Friends who came on the pink-lit stage to memorialize Trinh described her as a "smiling burst of energy," a "generous soul" and someone "who made you feel better about yourself."

"Once you met her, you couldn't do anything but know her, love her and want to protect her," said Jamie Dutton, a senior biology major.

Erin Trish, a senior biomedical engineering major, said that perhaps one of Trinh's strongest qualities was her ability to make others around her completely comfortable.

"Everyone who met her was guaranteed to like her," Trish said. "Everyone found her adorable, sweet, intelligent and endearing."

"Broken Dreams," a poster at the memorial service
PHOTO BY HIPS/WILL KIRK

Quang Trinh, Linda's brother, also spoke on stage and introduced a video montage of Trinh at work and play, voiced over by words of goodbye that Trinh herself wrote to the orphans at Mai Hoa, Vietnam — words, Quang Trinh said, that now allowed his sister to "say goodbye to us all."

Thank you for all the laughs. Thank you for all the smiles. I had a great time getting to know you. You are all wonderful people. You are hardworking. And caring. Please don't be sad. When I leave, I will miss you all a lot.

Classes were suspended from 10 a.m. to noon for the memorial service and the reception that followed.

Before and after the ceremony, the gymnasium space filled with the sounds of Trinh's favorite songs, such as Christina Aguilera's Beautiful, a tune that friends said she would play over and over.

Following the service, many students embraced and then gathered around memorial walls plastered with photos of a smiling Trinh. They saw Trinh the volleyball player, Trinh the fun-loving sorority sister, Trinh the lover of stuffed animals and Trinh the earnest student.

On one wall hung a five-year "Goal Map" that Trinh penned last year, a map now sadly full of her unfulfilled hopes and dreams such as a family trip to the Vatican and being accepted at Stanford Medical School by summer 2006.

Sharon Kugler, the university's chaplain, ended the ceremony with words of comfort.

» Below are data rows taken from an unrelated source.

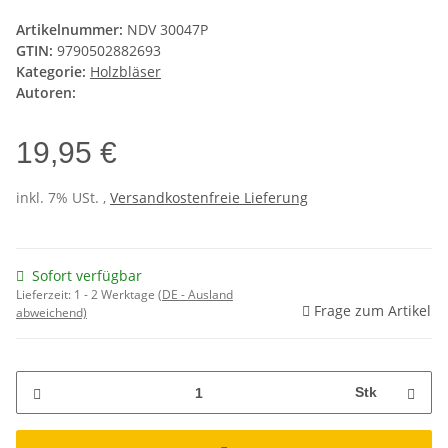
Artikelnummer:
NDV 30047P
GTIN:
9790502882693
Kategorie:
Holzbläser
Autoren:
19,95 €
inkl. 7% USt. ,
Versandkostenfreie Lieferung
Sofort verfügbar
Lieferzeit:
1 - 2 Werktage
(DE - Ausland
Frage zum Artikel
abweichend)
Stk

"As I lay my eyes upon so many of you this morning, I am mindful of our collective brokenness," Kugler said. "As a community we have shared a penetrating experience of loss, and we are walking together in a dreaded darkness. No day, no season will be the same for any of us because Linda has left this earth. Loss does just that, it forces us to dwell in places we dread, to confront our most feared and darkest realities. Because of this, loss also prepares us to live more profoundly. Grief is that slice of life that takes us beyond the boundaries of our mind and makes us see all of life anew."

Linda Trinh, center, at an Alpha Phi party in spring 2003
PHOTO BY HIPS/WILL KIRK

Trinh, far right, with friends on Water Street in fall 2004
PHOTO BY HIPS/WILL KIRK

Quy Trinh and Hoan Ngo, Linda's parents, grieve at the service.
PHOTO BY HIPS/WILL KIRK

More than 1,200 people attended the memorial service in the Recreation Center gym, which was bathed in pink light, a tribute to Trinh's favorite color.